Dans la pratique, la majorité des victimes que l’on rencontre sont en état de sidération, une réaction instinctive qui paralyse. Ce comportement, parfaitement naturel face au danger, est pourtant souvent mal compris. Nous sommes conditionnés, par un imaginaire collectif en lien avec les fictions cinématographiques, à attendre des signes d’une victime qui crie ou se débat alors que, dans la réalité, la sidération rend ce type de réaction difficile.
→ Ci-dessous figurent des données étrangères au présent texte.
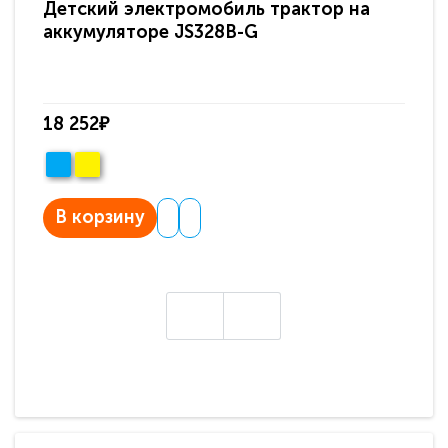
Детский электромобиль трактор на
Де
аккумуляторе JS328B-G
ак
18 252₽
18
В корзину
В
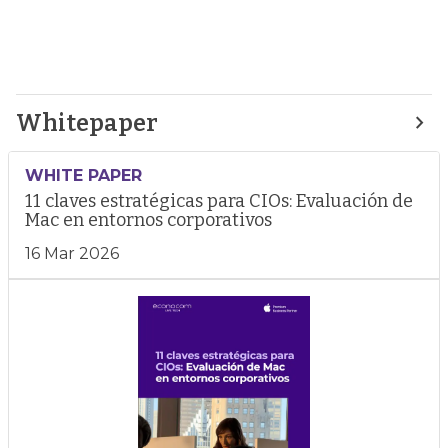
Whitepaper
WHITE PAPER
11 claves estratégicas para CIOs: Evaluación de
Mac en entornos corporativos
16 Mar 2026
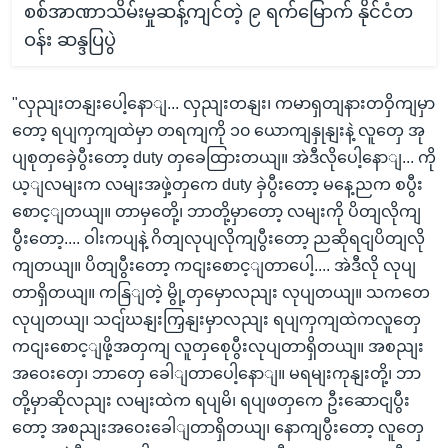
စစ်အာဏာသိမ်းမှုဆန့်ကျင်တဲ့ ၉ ရက်မြောက် နိုင်ငံတ
ဝန်း ဆန္ဒပြပွဲ
"လှညျးတနျးပေါ့နောျ... လှညျးတနျး၊ ကမာရှတျနားတဝှိကျမှာ
တော့ ရပျကှကျထဲမှာ တရကျကို ၁၀ ယောကျနှုနျးနဲ့ လူတှေ အု
ပျစုတှခှေဲပွီးတော့ duty တှခေထြားတယျ။ အဲဒီလိုပေါ့နောျ... ကို
ယ့ျလမျးက လမျးအဖှဲ့တှကေ duty ခှဲပွီးတော့ မနေ့ညက စပွီး
စောင့ျတယျ။ တာမှတေို့၊ ဘာတို့မှာတော့ လမျးကို ပိတျလိုကျ
ပွီးတော့.... ဝါးကပျနဲ့ ဂိတျလုပျလိုကျပွီးတော့ ညဆိုရငျပိတျလို
ကျတယျ။ ပိတျပွီးတော့ ကငျးစောင့ျတာပေါ့.... အဲဒီလို လုပျ
တာရှိတယျ။ ကနြျတဲ့ မွို့တှမှောလညျး လုပျတယျ။ သကတေ
လုပျတယျ၊ သငျ်ဃနျးကြှနျးမှာလညျး ရပျကှကျထဲကလူတှေ
ကငျးစောင့ျဖို့အတှကျ လူတှစေုပွီးလုပျတာရှိတယျ။ အစညျး
အဝေးတှေ၊ ဘာတှေ ခေါျတာပေါ့နောျ။ မရမျးကုနျးတို့၊ ဘာ
တို့မှာဆိုလညျး လမျးထဲက ရပျမိ၊ ရပျဖတှကေ ဦးဆောငျပွီး
တော့ အစညျးအဝေးခေါျတာရှိတယျ၊ နောကျပွီးတော့ လူတှေ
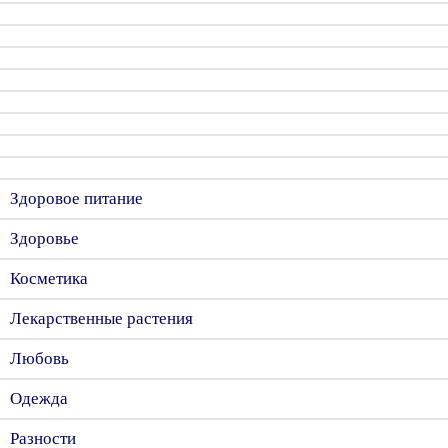
Здоровое питание
Здоровье
Косметика
Лекарственные растения
Любовь
Одежда
Разности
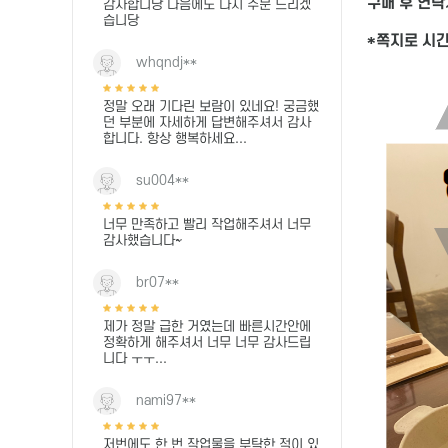
구매 후 연락
감사합니당 다음에도 다시 주문 드리겠
습니당
*쪽지로 시
whqndj**
정말 오래 기다린 보람이 있네요! 궁금했
던 부분에 자세하게 답변해주셔서 감사
합니다. 항상 행복하세요...
su004**
너무 만족하고 빨리 작업해주셔서 너무
감사했습니다~
br07**
제가 정말 급한 거였는데 빠른시간안에
정확하게 해주셔서 너무 너무 감사드립
니다 ㅜㅜ...
nami97**
저번에도 한 번 작업물을 부탁한 적이 있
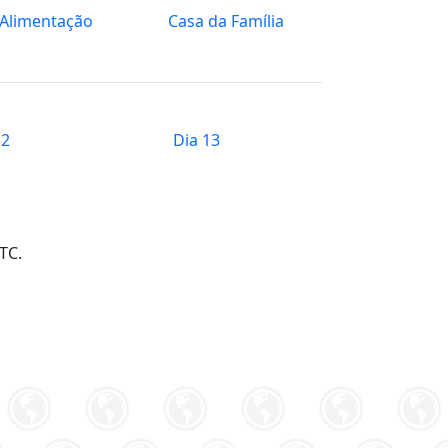
 Alimentação
Casa da Família
12
Dia 13
TC.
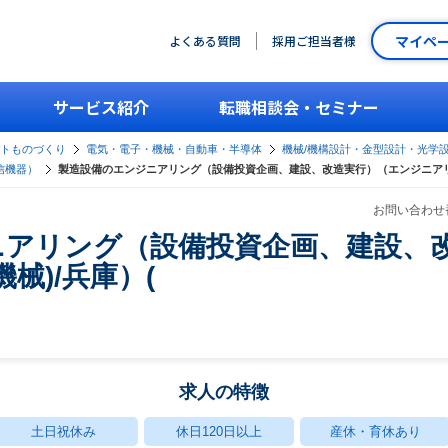
マイペ
よくある質問
採用ご担当者様
サービス紹介
転職相談会・セミナー
ントものづくり
電気・電子・機械・自動車・半導体
機械/機構設計・金型設計・光学
信機器）
製造設備のエンジニアリング（設備投資企画、建設、改造実行）（エンジニアリン
お問い合わせ番
ニアリング（設備投資企画、建設、
械)/兵庫）(
求人の特徴
土日祝休み
休日120日以上
産休・育休あり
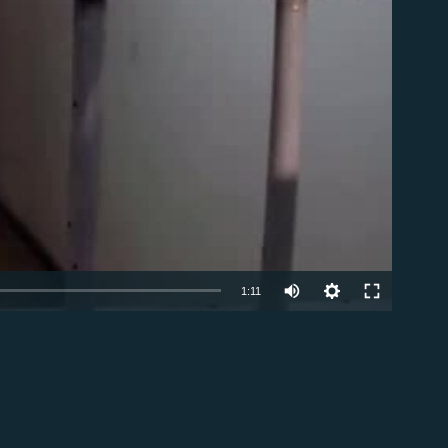
1:11
EMBED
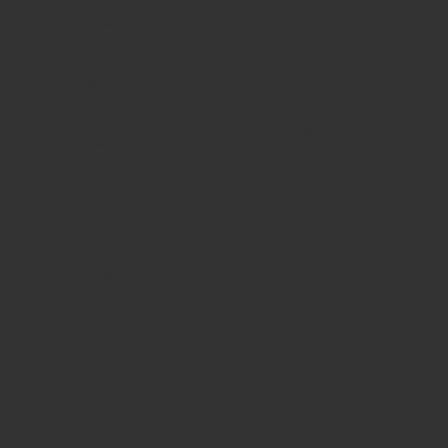
- Diese Liste wird wird kontinuierlich erweitert -
Minden & Umkreis
Gemeinschaftshauptschule der Stadt Bad Oeynhausen
In der Wiehwisch
32549 Bad Oeynhausen
Bischof-Hermann-Kunst
Förderhauptschule
Präses-Ernst-Wilm-Str. 2
32339 Espelkamp
Söderblom-Gymnasium
Kantstraße 33
32339 Espelkamp
Birger-Forell-Sekundarschule Espelkamp
Kantstraße 34
32339 Espelkamp
Johannes-Daniel Falk Realschule Espelkamp
Koloniestraße 18
32339 Espelkamp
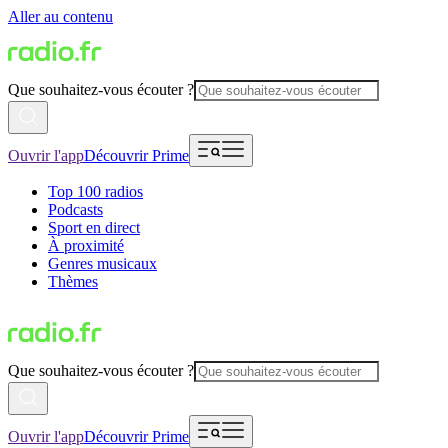
Aller au contenu
Que souhaitez-vous écouter ?
Ouvrir l'app
Découvrir Prime
Top 100 radios
Podcasts
Sport en direct
À proximité
Genres musicaux
Thèmes
Que souhaitez-vous écouter ?
Ouvrir l'app
Découvrir Prime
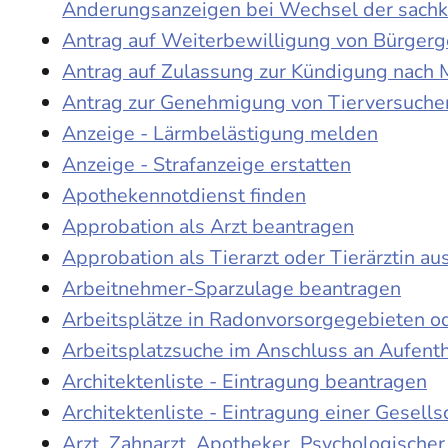
Änderungsanzeigen bei Wechsel der sach
Antrag auf Weiterbewilligung von Bürgerge
Antrag auf Zulassung zur Kündigung nach 
Antrag zur Genehmigung von Tierversuche
Anzeige - Lärmbelästigung melden
Anzeige - Strafanzeige erstatten
Apothekennotdienst finden
Approbation als Arzt beantragen
Approbation als Tierarzt oder Tierärztin au
Arbeitnehmer-Sparzulage beantragen
Arbeitsplätze in Radonvorsorgegebieten o
Arbeitsplatzsuche im Anschluss an Aufent
Architektenliste - Eintragung beantragen
Architektenliste - Eintragung einer Gesell
Arzt, Zahnarzt, Apotheker, Psychologische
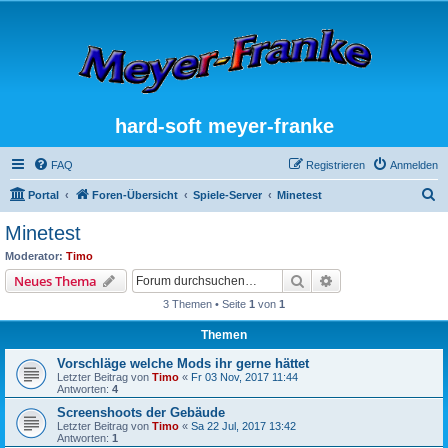
hard-soft meyer-franke
FAQ
Registrieren
Anmelden
S
Portal
Foren-Übersicht
Spiele-Server
Minetest
u
Minetest
c
Moderator:
Timo
h
Suche
Erweiterte Suche
Neues Thema
e
3 Themen • Seite
1
von
1
Themen
Vorschläge welche Mods ihr gerne hättet
Letzter Beitrag von
Timo
«
Fr 03 Nov, 2017 11:44
Antworten:
4
Screenshoots der Gebäude
Letzter Beitrag von
Timo
«
Sa 22 Jul, 2017 13:42
Antworten:
1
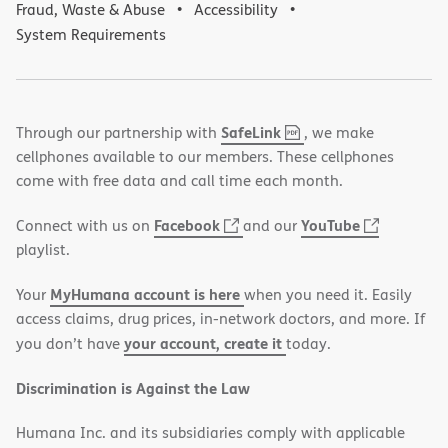
Fraud, Waste & Abuse
Accessibility
System Requirements
,
(opens
SafeLink
Through our partnership with
, we make
PDF
in
cellphones available to our members. These cellphones
new
come with free data and call time each month.
window)
(opens
(opens
Facebook
YouTube
Connect with us on
and our
in
in
playlist.
new
new
MyHumana account is here
Your
when you need it. Easily
window)
window)
access claims, drug prices, in-network doctors, and more. If
your account, create it
you don’t have
today.
Discrimination is Against the Law
Humana Inc. and its subsidiaries comply with applicable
L’actuel raisonnement juridique sur le consentement en France contrevient aux engagements internationaux de la France ; le GREVIO, dès 2019, critiquait la France pour son approche insuffisante de la sidération dans les cas de violences sexuelles (§ 192) : « l’incapacité desdits éléments probatoires à englober la situation de toutes les victimes non consentantes, notamment lorsque celles-ci sont en état de sidération. Une telle définition permettrait surtout d’opérer le changement de paradigme nécessaire pour reconnaître la centralité qui revient à la volonté de la victime… »8. La convention d’Istanbul impose en effet aux États membres de prendre en compte l’impact psychologique des agressions, comme la sidération, qui empêche les victimes de réagir. En ignorant ce facteur, notre droit ne garantit pas la protection complète que requièrent ces engagements. La Commission nationale consultative des droits de l’Homme, en 2018, rappelle que dans les infractions de violences sexuelles, il revient à la France de reconnaître la centralité qui revient à la volonté de la victime9.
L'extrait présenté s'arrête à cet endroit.